- REQUIREMENT: When copying the records below, omit any image and print everything else exactly.

- SUPPLIED MATERIAL:

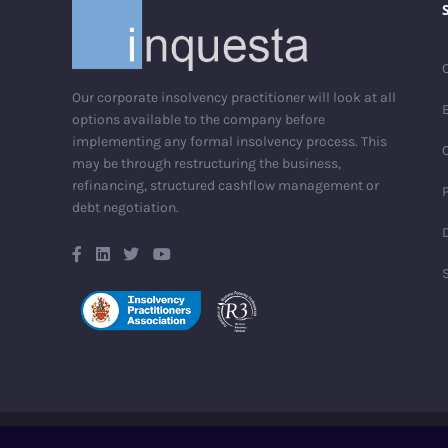
Our corporate insolvency practitioner will look at all
options available to the company before
implementing any formal insolvency process. This
may be through restructuring the business,
refinancing, structured cashflow management or
debt negotiation.
D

- COMPLETED TASK:
Our corporate insolvency practitioner will look at all
options available to the company before
implementing any formal insolvency process. This
may be through restructuring the business,
refinancing, structured cashflow management or
debt negotiation.
D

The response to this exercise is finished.